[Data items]
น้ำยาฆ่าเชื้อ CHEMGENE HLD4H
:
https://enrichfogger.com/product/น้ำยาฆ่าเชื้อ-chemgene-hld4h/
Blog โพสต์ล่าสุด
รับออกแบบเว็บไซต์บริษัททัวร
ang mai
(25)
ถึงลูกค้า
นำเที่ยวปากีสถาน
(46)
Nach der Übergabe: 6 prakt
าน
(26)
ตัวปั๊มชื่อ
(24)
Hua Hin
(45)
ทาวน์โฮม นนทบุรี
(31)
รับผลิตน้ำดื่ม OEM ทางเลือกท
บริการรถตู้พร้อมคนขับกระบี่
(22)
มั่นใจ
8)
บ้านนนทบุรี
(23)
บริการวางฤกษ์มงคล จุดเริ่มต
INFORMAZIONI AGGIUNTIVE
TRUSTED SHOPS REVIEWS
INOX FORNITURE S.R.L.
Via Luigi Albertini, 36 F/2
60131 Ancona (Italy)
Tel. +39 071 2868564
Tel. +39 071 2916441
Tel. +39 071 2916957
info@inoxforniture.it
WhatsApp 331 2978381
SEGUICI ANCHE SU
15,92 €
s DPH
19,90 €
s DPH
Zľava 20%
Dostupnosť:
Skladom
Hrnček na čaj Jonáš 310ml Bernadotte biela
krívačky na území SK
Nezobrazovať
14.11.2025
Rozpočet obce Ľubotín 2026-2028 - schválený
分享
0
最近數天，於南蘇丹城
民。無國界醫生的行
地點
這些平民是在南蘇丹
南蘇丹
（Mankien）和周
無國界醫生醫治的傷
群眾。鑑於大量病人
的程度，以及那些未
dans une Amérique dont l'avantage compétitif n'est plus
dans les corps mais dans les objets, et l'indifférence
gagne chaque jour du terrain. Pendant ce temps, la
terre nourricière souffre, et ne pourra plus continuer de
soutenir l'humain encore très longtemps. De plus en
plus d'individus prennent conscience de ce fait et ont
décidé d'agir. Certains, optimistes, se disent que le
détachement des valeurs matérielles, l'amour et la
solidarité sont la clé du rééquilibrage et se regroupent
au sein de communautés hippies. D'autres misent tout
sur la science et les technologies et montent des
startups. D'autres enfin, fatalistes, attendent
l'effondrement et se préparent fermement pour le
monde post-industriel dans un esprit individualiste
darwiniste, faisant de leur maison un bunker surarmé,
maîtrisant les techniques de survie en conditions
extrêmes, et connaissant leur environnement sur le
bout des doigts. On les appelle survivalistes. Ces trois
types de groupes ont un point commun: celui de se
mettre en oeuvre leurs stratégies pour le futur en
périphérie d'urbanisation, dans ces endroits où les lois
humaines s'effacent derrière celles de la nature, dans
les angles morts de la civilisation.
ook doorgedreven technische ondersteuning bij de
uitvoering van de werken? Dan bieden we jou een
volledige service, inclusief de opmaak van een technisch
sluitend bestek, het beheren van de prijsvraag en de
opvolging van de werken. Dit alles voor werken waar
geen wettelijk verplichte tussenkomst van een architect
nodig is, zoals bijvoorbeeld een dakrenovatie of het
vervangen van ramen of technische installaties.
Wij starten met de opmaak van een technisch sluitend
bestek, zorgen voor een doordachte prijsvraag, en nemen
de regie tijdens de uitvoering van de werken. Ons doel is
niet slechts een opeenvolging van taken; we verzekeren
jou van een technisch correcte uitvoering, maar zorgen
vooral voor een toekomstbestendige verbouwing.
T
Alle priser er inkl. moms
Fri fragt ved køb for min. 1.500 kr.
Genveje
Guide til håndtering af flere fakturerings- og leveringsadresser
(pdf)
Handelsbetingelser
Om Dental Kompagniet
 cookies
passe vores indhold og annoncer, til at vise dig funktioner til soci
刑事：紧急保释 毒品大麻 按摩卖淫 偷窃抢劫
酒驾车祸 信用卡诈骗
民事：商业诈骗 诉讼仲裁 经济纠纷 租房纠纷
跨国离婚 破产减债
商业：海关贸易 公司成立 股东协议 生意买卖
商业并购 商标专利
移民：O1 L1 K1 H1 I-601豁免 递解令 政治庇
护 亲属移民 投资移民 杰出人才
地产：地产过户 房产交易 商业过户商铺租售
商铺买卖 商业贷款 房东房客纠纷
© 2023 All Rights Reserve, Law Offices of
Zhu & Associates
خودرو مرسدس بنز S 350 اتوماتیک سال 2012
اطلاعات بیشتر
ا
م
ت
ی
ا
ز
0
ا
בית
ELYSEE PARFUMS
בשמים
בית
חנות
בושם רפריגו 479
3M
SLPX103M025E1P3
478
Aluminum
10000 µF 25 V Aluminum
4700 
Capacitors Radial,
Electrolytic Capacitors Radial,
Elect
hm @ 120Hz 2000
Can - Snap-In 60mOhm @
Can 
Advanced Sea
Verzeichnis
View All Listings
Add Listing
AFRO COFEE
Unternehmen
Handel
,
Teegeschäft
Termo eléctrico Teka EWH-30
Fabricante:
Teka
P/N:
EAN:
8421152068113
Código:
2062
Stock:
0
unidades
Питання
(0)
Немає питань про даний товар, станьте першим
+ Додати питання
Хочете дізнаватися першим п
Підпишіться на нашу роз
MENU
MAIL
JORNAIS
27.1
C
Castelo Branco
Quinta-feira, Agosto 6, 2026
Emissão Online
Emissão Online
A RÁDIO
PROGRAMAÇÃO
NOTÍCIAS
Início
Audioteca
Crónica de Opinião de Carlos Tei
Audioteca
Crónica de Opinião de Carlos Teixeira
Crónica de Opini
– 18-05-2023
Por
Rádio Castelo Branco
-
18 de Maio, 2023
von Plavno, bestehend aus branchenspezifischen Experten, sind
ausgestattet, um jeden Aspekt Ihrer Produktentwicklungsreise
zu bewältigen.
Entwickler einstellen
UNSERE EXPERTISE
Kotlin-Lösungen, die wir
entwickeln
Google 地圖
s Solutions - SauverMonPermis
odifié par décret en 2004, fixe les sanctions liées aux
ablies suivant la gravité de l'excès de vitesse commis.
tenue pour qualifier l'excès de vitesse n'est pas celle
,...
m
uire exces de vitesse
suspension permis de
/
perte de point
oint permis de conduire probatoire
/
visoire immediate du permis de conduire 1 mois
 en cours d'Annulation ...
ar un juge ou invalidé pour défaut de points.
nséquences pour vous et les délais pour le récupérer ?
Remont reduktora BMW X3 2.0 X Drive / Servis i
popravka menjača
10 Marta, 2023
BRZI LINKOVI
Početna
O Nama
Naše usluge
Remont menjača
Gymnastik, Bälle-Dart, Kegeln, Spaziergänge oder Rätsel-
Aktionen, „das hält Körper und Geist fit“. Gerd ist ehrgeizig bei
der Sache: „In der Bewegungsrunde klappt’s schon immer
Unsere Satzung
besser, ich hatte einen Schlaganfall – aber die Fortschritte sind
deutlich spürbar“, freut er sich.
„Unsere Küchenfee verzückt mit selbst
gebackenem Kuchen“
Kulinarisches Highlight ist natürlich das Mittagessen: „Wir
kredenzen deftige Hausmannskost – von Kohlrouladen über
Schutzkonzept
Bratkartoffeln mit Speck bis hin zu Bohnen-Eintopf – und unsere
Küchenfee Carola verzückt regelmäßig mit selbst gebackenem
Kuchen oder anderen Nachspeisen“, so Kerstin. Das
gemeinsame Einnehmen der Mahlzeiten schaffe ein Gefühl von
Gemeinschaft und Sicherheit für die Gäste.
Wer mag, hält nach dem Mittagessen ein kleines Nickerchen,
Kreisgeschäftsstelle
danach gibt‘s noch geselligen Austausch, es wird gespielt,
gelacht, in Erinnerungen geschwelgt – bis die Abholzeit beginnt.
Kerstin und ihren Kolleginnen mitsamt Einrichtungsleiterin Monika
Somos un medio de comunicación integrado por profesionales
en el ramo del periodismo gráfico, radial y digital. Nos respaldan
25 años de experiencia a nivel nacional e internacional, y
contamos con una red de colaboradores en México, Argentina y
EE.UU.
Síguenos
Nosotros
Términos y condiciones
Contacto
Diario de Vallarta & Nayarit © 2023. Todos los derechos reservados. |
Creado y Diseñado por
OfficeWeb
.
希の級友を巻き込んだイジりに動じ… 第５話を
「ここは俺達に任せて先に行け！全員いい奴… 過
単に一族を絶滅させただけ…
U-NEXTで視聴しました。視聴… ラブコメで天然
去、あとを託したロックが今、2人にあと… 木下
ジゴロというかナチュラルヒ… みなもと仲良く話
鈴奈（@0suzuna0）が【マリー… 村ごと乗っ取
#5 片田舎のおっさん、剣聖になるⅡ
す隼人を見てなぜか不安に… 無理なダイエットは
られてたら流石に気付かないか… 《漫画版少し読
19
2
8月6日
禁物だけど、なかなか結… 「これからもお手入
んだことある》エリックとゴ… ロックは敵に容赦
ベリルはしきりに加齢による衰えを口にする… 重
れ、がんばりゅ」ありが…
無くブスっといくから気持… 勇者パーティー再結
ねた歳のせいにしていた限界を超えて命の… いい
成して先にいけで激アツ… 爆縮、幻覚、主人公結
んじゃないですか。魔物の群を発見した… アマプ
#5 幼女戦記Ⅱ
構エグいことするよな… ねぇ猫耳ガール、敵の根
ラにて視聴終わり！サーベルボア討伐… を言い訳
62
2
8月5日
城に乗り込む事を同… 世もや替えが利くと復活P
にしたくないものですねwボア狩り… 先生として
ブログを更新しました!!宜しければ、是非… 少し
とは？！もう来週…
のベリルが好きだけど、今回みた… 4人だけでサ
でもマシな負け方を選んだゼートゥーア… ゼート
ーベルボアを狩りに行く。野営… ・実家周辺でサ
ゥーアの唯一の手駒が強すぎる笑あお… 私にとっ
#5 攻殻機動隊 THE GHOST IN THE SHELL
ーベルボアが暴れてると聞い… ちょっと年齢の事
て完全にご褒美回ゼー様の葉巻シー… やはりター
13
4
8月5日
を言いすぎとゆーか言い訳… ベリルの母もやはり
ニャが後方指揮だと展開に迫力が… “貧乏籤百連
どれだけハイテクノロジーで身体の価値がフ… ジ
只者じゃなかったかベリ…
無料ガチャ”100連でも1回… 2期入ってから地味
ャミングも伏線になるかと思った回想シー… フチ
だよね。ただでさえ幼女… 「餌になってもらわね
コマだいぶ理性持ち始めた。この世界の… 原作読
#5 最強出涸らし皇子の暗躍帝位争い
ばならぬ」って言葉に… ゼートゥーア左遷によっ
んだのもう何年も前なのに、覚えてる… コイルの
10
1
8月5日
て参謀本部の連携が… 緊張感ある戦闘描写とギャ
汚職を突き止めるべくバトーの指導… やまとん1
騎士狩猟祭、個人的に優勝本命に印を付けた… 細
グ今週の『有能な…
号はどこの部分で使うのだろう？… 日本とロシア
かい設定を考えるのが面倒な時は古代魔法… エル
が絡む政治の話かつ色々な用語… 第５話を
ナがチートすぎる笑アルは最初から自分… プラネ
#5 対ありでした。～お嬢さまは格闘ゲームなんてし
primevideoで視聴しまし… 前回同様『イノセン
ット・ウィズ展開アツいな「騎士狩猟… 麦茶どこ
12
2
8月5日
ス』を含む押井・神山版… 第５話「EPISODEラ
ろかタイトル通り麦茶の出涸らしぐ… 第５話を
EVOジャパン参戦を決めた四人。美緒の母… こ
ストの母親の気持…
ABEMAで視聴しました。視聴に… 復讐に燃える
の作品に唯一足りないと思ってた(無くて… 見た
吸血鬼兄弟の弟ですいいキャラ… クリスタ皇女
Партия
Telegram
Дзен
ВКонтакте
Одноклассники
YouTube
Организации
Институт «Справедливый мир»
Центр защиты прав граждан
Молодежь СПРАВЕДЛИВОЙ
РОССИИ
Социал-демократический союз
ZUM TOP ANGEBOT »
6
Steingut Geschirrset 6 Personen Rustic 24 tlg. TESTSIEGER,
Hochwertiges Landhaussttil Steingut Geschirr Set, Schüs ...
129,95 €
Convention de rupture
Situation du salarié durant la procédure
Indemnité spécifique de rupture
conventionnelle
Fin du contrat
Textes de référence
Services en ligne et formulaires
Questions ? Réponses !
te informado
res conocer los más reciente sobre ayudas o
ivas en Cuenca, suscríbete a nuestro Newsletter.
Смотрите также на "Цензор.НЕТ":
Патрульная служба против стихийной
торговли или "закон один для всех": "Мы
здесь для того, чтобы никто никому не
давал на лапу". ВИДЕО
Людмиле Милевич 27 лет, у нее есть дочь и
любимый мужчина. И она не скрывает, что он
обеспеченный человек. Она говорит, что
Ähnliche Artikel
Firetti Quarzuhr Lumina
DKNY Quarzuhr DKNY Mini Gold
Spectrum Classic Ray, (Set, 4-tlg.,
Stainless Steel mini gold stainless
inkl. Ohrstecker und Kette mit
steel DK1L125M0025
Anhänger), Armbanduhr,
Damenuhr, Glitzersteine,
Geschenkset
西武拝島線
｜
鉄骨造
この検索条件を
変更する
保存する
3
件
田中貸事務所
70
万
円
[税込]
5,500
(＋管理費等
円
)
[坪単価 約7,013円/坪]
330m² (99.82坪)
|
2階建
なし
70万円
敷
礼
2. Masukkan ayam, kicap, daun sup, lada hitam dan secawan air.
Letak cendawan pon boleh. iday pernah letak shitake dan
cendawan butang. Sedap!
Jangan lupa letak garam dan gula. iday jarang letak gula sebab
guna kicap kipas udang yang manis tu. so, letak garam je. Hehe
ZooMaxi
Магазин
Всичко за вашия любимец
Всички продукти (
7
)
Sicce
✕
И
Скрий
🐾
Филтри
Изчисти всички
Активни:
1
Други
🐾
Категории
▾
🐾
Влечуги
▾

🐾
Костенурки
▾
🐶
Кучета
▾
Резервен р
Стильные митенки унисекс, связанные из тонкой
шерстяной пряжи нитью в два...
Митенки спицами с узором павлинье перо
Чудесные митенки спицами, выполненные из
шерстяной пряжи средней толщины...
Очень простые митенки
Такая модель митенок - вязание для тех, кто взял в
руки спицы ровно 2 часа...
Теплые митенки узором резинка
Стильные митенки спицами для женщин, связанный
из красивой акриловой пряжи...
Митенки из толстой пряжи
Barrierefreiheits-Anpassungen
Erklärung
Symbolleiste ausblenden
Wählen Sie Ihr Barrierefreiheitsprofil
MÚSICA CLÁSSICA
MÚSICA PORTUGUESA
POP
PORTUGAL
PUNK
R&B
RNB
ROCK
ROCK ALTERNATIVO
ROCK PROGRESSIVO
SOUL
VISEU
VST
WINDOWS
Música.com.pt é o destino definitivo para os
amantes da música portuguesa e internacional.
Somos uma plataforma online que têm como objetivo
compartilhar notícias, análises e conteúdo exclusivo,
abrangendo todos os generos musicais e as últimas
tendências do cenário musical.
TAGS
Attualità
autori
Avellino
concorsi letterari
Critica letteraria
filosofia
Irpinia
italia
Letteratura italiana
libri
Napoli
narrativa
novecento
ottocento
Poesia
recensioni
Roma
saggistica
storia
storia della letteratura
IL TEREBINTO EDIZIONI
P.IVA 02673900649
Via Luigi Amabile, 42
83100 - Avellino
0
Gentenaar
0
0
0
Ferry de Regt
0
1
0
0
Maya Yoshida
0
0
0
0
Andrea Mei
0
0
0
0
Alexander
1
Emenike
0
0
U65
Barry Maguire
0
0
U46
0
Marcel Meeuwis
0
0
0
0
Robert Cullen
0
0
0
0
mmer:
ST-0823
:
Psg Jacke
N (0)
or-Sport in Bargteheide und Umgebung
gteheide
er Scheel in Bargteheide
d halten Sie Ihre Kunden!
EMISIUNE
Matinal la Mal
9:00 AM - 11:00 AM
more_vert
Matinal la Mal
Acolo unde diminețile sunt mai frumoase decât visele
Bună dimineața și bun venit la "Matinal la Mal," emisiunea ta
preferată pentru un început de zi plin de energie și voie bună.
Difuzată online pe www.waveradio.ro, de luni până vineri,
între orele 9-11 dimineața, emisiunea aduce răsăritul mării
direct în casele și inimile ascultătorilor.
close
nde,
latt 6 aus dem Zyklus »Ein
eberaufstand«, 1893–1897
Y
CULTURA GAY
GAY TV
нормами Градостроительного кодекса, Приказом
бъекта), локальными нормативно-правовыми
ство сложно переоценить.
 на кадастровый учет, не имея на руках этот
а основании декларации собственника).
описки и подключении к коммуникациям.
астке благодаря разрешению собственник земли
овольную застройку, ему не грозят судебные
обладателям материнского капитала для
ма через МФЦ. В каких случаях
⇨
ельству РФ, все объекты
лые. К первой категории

* What is needed
Transcribe only the lines from the beginning of the entries to the line with "gagne chaque jour", inclusive, exactly as written.

* Your response
น้ำยาฆ่าเชื้อ CHEMGENE HLD4H
:
https://enrichfogger.com/product/น้ำยาฆ่าเชื้อ-chemgene-hld4h/
Blog โพสต์ล่าสุด
รับออกแบบเว็บไซต์บริษัททัวร
ang mai
(25)
ถึงลูกค้า
นำเที่ยวปากีสถาน
(46)
Nach der Übergabe: 6 prakt
าน
(26)
ตัวปั๊มชื่อ
(24)
Hua Hin
(45)
ทาวน์โฮม นนทบุรี
(31)
รับผลิตน้ำดื่ม OEM ทางเลือกท
บริการรถตู้พร้อมคนขับกระบี่
(22)
มั่นใจ
8)
บ้านนนทบุรี
(23)
บริการวางฤกษ์มงคล จุดเริ่มต
INFORMAZIONI AGGIUNTIVE
TRUSTED SHOPS REVIEWS
INOX FORNITURE S.R.L.
Via Luigi Albertini, 36 F/2
60131 Ancona (Italy)
Tel. +39 071 2868564
Tel. +39 071 2916441
Tel. +39 071 2916957
info@inoxforniture.it
WhatsApp 331 2978381
SEGUICI ANCHE SU
15,92 €
s DPH
19,90 €
s DPH
Zľava 20%
Dostupnosť:
Skladom
Hrnček na čaj Jonáš 310ml Bernadotte biela
krívačky na území SK
Nezobrazovať
14.11.2025
Rozpočet obce Ľubotín 2026-2028 - schválený
分享
0
最近數天，於南蘇丹城
民。無國界醫生的行
地點
這些平民是在南蘇丹
南蘇丹
（Mankien）和周
無國界醫生醫治的傷
群眾。鑑於大量病人
的程度，以及那些未
dans une Amérique dont l'avantage compétitif n'est plus
dans les corps mais dans les objets, et l'indifférence
gagne chaque jour du terrain. Pendant ce temps, la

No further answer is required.